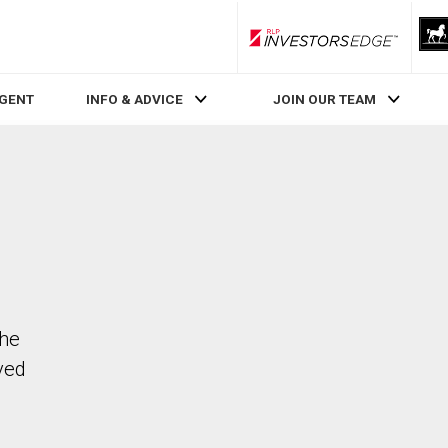
RLP InvestorsEdge
AGENT
INFO & ADVICE
JOIN OUR TEAM
The
ved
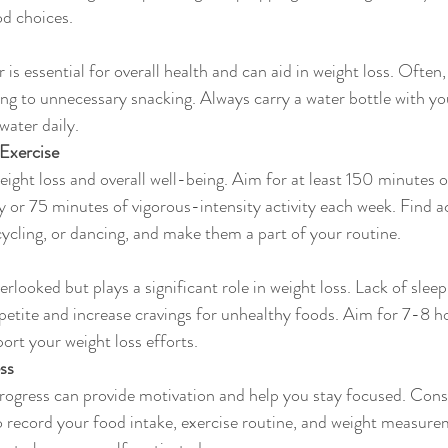
od choices.
 is essential for overall health and can aid in weight loss. Often
ding to unnecessary snacking. Always carry a water bottle with yo
water daily.
 Exercise
 weight loss and overall well-being. Aim for at least 150 minutes
ty or 75 minutes of vigorous-intensity activity each week. Find ac
cycling, or dancing, and make them a part of your routine.
erlooked but plays a significant role in weight loss. Lack of sleep
etite and increase cravings for unhealthy foods. Aim for 7-8 ho
ort your weight loss efforts.
ss
rogress can provide motivation and help you stay focused. Consi
o record your food intake, exercise routine, and weight measure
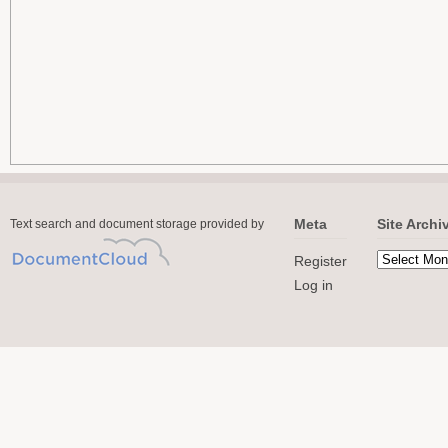
Meta
Site Archi
Text search and document storage provided by
Register
Log in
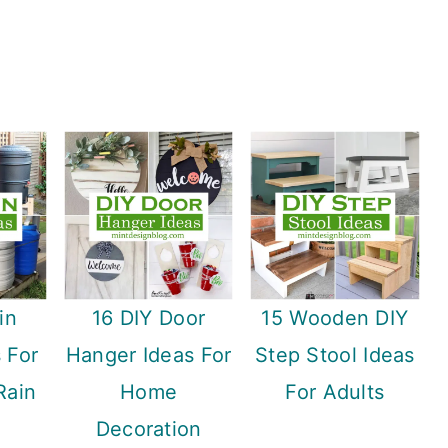
in
16 DIY Door
15 Wooden DIY
s For
Hanger Ideas For
Step Stool Ideas
Rain
Home
For Adults
Decoration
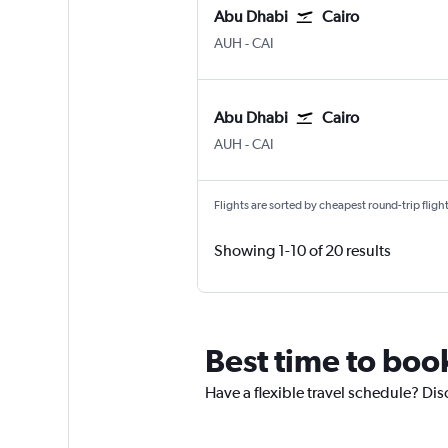
Abu Dhabi
Cairo
Abu Dhabi Zayed Intl
Cairo
AUH
-
CAI
Abu Dhabi
Cairo
Abu Dhabi Zayed Intl
Cairo
AUH
-
CAI
Flights are sorted by cheapest round-trip flights
Showing 1-10 of 20 results
Best time to boo
Have a flexible travel schedule? Dis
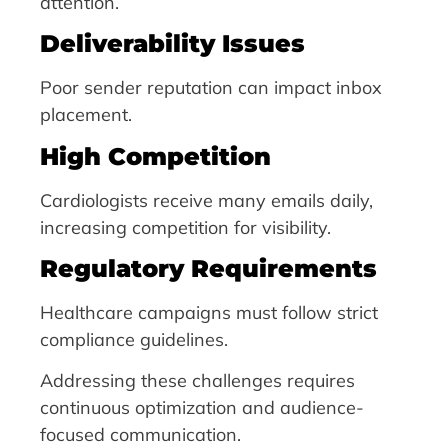
attention.
Deliverability Issues
Poor sender reputation can impact inbox
placement.
High Competition
Cardiologists receive many emails daily,
increasing competition for visibility.
Regulatory Requirements
Healthcare campaigns must follow strict
compliance guidelines.
Addressing these challenges requires
continuous optimization and audience-
focused communication.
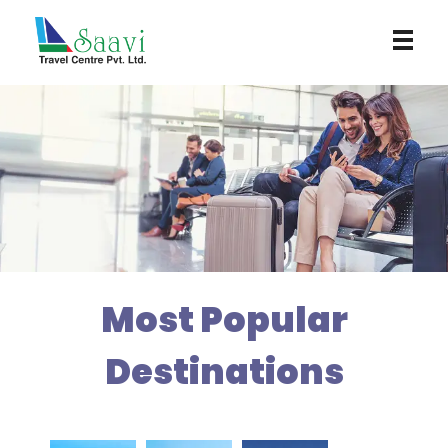
Saavi Travel Centre
Most Popular
Destinations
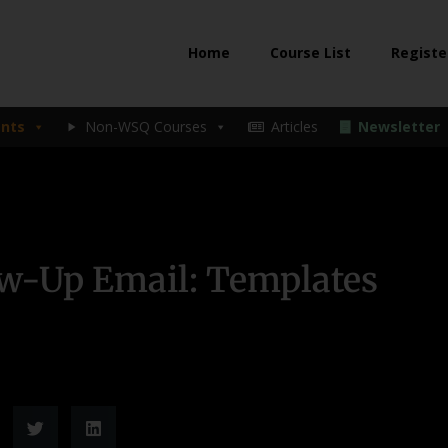
Home
Course List
Registe
nts
Non-WSQ Courses
Articles
Newsletter
ow-Up Email: Templates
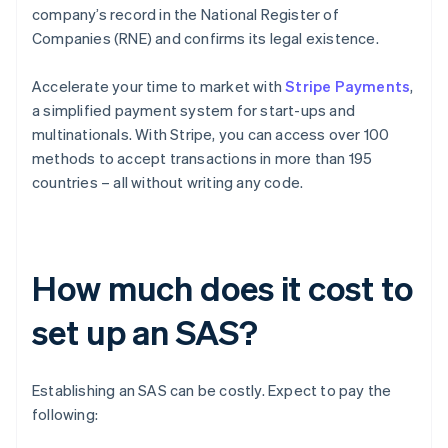
company’s record in the National Register of
Companies (RNE) and confirms its legal existence.
Accelerate your time to market with
Stripe Payments
,
a simplified payment system for start-ups and
multinationals. With Stripe, you can access over 100
methods to accept transactions in more than 195
countries – all without writing any code.
How much does it cost to
set up an SAS?
Establishing an SAS can be costly. Expect to pay the
following:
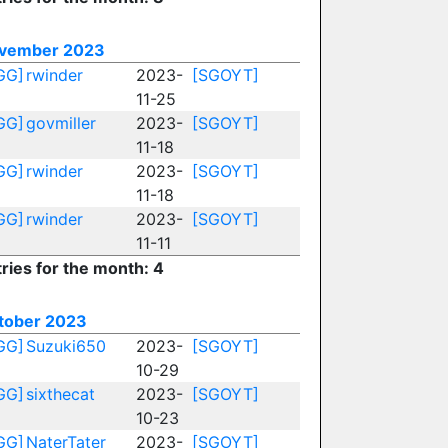
vember 2023
GG]
rwinder
2023-
[SGOYT]
11-25
GG]
govmiller
2023-
[SGOYT]
11-18
GG]
rwinder
2023-
[SGOYT]
11-18
GG]
rwinder
2023-
[SGOYT]
11-11
ries for the month: 4
tober 2023
GG]
Suzuki650
2023-
[SGOYT]
10-29
GG]
sixthecat
2023-
[SGOYT]
10-23
GG]
NaterTater
2023-
[SGOYT]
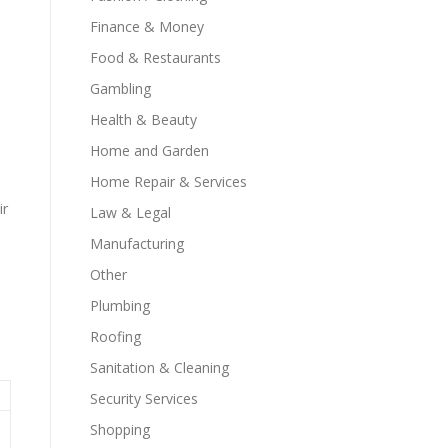
Finance & Money
Food & Restaurants
Gambling
Health & Beauty
Home and Garden
Home Repair & Services
ir
Law & Legal
Manufacturing
Other
Plumbing
Roofing
Sanitation & Cleaning
Security Services
Shopping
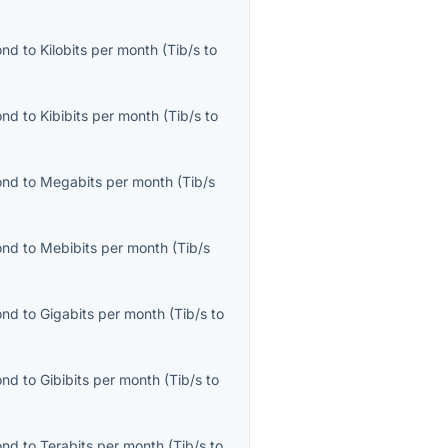
ond
to
Kilobits per month
(
Tib/s
to
ond
to
Kibibits per month
(
Tib/s
to
ond
to
Megabits per month
(
Tib/s
ond
to
Mebibits per month
(
Tib/s
ond
to
Gigabits per month
(
Tib/s
to
ond
to
Gibibits per month
(
Tib/s
to
ond
to
Terabits per month
(
Tib/s
to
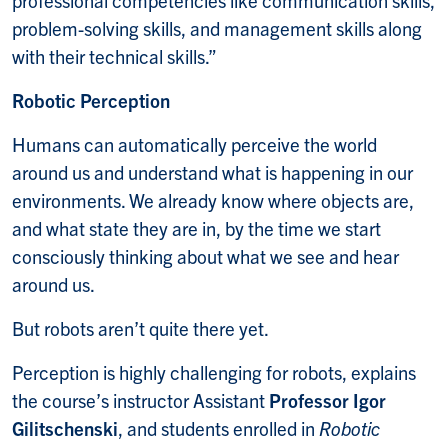
professional competencies like communication skills,
problem-solving skills, and management skills along
with their technical skills.”
Robotic Perception
Humans can automatically perceive the world
around us and understand what is happening in our
environments. We already know where objects are,
and what state they are in, by the time we start
consciously thinking about what we see and hear
around us.
But robots aren’t quite there yet.
Perception is highly challenging for robots, explains
the course’s instructor Assistant
Professor Igor
Gilitschenski
, and students enrolled in
Robotic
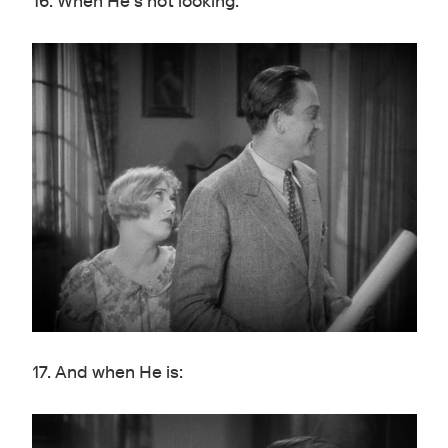
16. When He's not looking:
17. And when He is:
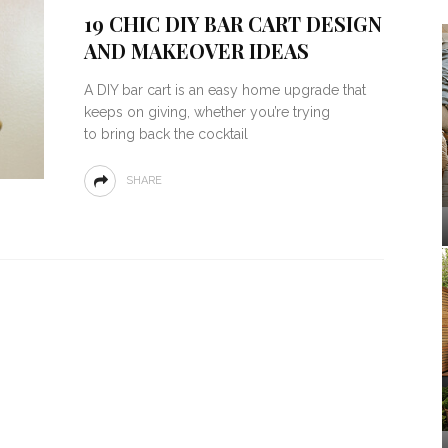
19 CHIC DIY BAR CART DESIGN
AND MAKEOVER IDEAS
A DIY bar cart is an easy home upgrade that
keeps on giving, whether you’re trying
to bring back the cocktail
SHARE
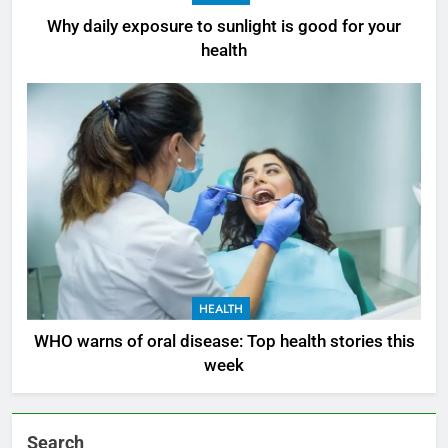
Why daily exposure to sunlight is good for your
health
HEALTH
WHO warns of oral disease: Top health stories this
week
Search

=======

▶ Problem requirements
Only lines holding the word "robots" belong in the answer; copy all of them from the records.

▶ Your solution
But robots aren’t quite there yet.
Perception is highly challenging for robots, explains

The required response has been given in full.